20 October 2008

Game II: Summary

The second game featured the Americans, the Anishnaabak, and the Aboriginals.

  • The Aboriginals fell short of a culture win by about a dozen turns, largely because of tactical errors early in the game. For the most part, they kept to themselves, although the force of their culture was a constant issue for their neighbors, especially the Zulus and the Americans, who both lived across a small strait of water to the West.

  • The Americans were led by idiots for several thousand years, settling cities with massive production power but, you know, no food. A late game comeback wiped out their Zulu neighbors to the South, but only moved them from mouth breathing troglodytes to middle of the pack.

  • The Anishnaabak were the potential victors of the game, but they got lost in a search for revenge against the Japanese. After repelling an early Japanese attack, the Anishnaabak spent two thousand years preparing for and planning a naval invasion of Japan, which, while highly successful, also allowed the Aniyonega to cruise to the victory of their choice: not only did they win by culture, but they also were leading in the race to build a spaceship.

Game I: Summary

This all started with a game featuring the Khoi San, the Germans, and the Dutch. The Khoi San were the victors, landing a colony on Alpha Centuri in the first part of the twentieth century.

  • The Dutch were my first attempt at a cultural victory, and they would have had a shot if I had, you know, read the rules correctly and figured out that on Marathon, it takes significantly more culture than on Normal speed. In any case, the Dutch appropriated about four cities in the course of the game due to their ever expanding artistic sphere of influence, most of them from their Cuban neighbors to the South. They also had some brilliant encounters with barbarians, with only a desperate last stand from a group of archers preventing Amsterdam from falling to the wandering hordes.

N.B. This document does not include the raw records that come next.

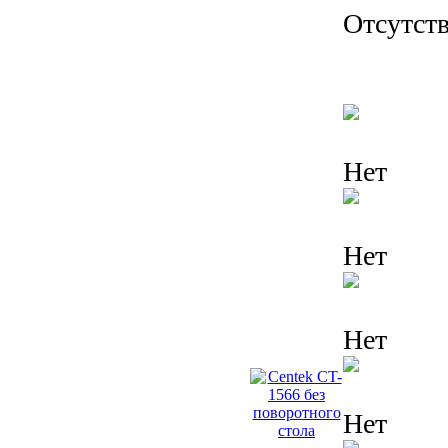
Отсутств
Нет
Нет
Нет
Нет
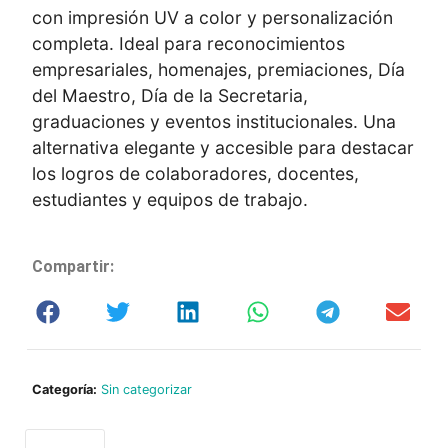
con impresión UV a color y personalización
completa. Ideal para reconocimientos
empresariales, homenajes, premiaciones, Día
del Maestro, Día de la Secretaria,
graduaciones y eventos institucionales. Una
alternativa elegante y accesible para destacar
los logros de colaboradores, docentes,
estudiantes y equipos de trabajo.
Compartir:
Categoría:
Sin categorizar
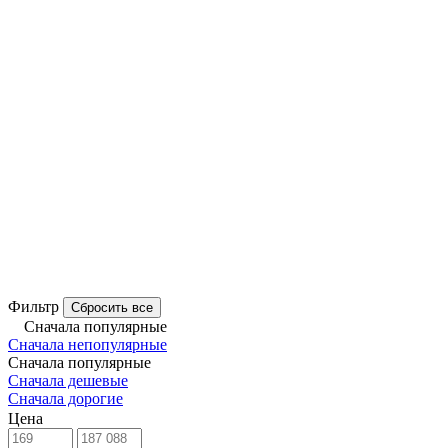
Фильтр
Сбросить все
Сначала популярные
Сначала непопулярные
Сначала популярные
Сначала дешевые
Сначала дорогие
Цена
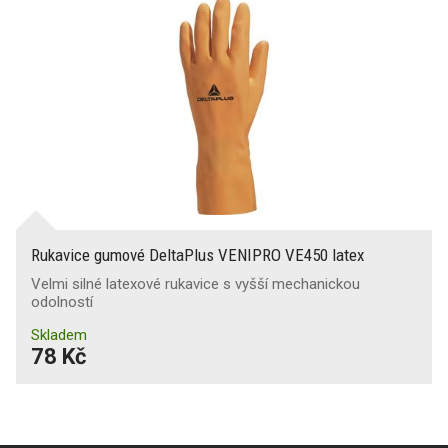
Rukavice gumové DeltaPlus VENIPRO VE450 latex
Velmi silné latexové rukavice s vyšší mechanickou
odolností
Skladem
78 Kč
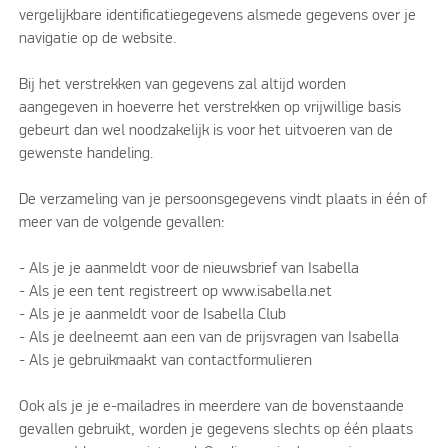
vergelijkbare identificatiegegevens alsmede gegevens over je
navigatie op de website.
Bij het verstrekken van gegevens zal altijd worden
aangegeven in hoeverre het verstrekken op vrijwillige basis
gebeurt dan wel noodzakelijk is voor het uitvoeren van de
gewenste handeling.
De verzameling van je persoonsgegevens vindt plaats in één of
meer van de volgende gevallen:
- Als je je aanmeldt voor de nieuwsbrief van Isabella
- Als je een tent registreert op www.isabella.net
- Als je je aanmeldt voor de Isabella Club
- Als je deelneemt aan een van de prijsvragen van Isabella
- Als je gebruikmaakt van contactformulieren
Ook als je je e-mailadres in meerdere van de bovenstaande
gevallen gebruikt, worden je gegevens slechts op één plaats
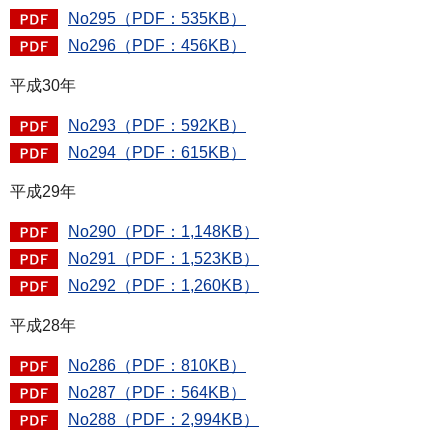
No295（PDF：535KB）
No296（PDF：456KB）
平成30年
No293（PDF：592KB）
No294（PDF：615KB）
平成29年
No290（PDF：1,148KB）
No291（PDF：1,523KB）
No292（PDF：1,260KB）
平成28年
No286（PDF：810KB）
No287（PDF：564KB）
No288（PDF：2,994KB）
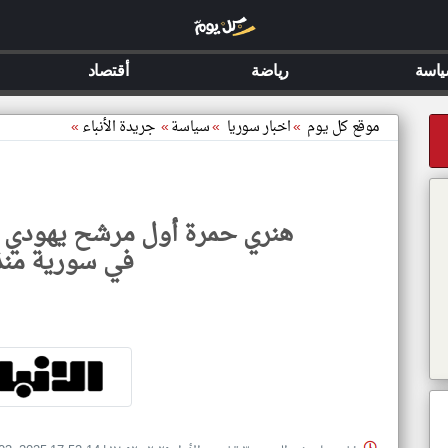
اسة
رياضة
أقتصاد
موقع كل يوم
»
اخبار سوريا
»
سياسة
»
جريدة الأنباء
»
هنري حمرة أول مرشح يهودي
في سورية منذ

  • The Germans were swamped by jungle for much of the game, and were kept afloat only by a plethora of gems. They ran for about 1,000 years on virtually no economy at all, but were aiming directly for factories and panzers, and, once they were in hand, proceeded to exact serious revenge upon the Maori and Holy Romans to their East. It wasn't pretty, but it also was too late to be terribly effective.

  • The stars of the game were the Khoi San, who started out as the true light of the civilized world, spurred by the grandeur of the Pyramids to greater and greater heights of knowledge and culture, marred only by occasional conflicts with the Zimbabweans and Aztecs to their West. But then ... something changed, something horrible slipped, and the nobility of the early years moved into an arrogance and cruelty that was sad to behold. This came out most directly in a war with the Yemeni, who shared their Eastern border. Far advanced technologically, the Khoi San pillaged Yemeni lands for hundreds of years, forcing them into their cities and destroying all of the improvements in the outlying lands. It was pure cruelty for cruelty's sake, the equivalence of a bored thirteen year old torturing a small lizard, refusing to kill it outright. When the Khoi San finally launched a spaceship to Alpha Centuri, the rest of the world could only sigh, "good riddance."


This was a very engaging game: the Khoi San were the clear early heroes, and the idea of Khoi San world domination remains quite appealing. However, it was also a game that demonstrated how narrative threads can emerge: the noble empire took offense at a wayward declaration of war, and over the course of a few hundred years, began to, instead of being the light of the world, turn into its dark overlord.